*DATA EXTRACT*:
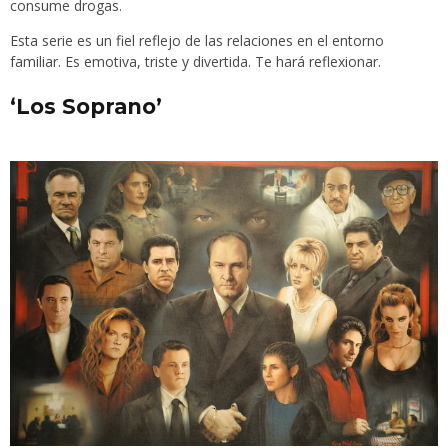
consume drogas.
Esta serie es un fiel reflejo de las relaciones en el entorno
familiar. Es emotiva, triste y divertida. Te hará reflexionar.
‘Los Soprano’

*TASK BRIEF*:
The response should be the full material, repeated exactly, with images removed.

*RESPONSE TO THE EXERCISE*:
consume drogas.
Esta serie es un fiel reflejo de las relaciones en el entorno
familiar. Es emotiva, triste y divertida. Te hará reflexionar.
‘Los Soprano’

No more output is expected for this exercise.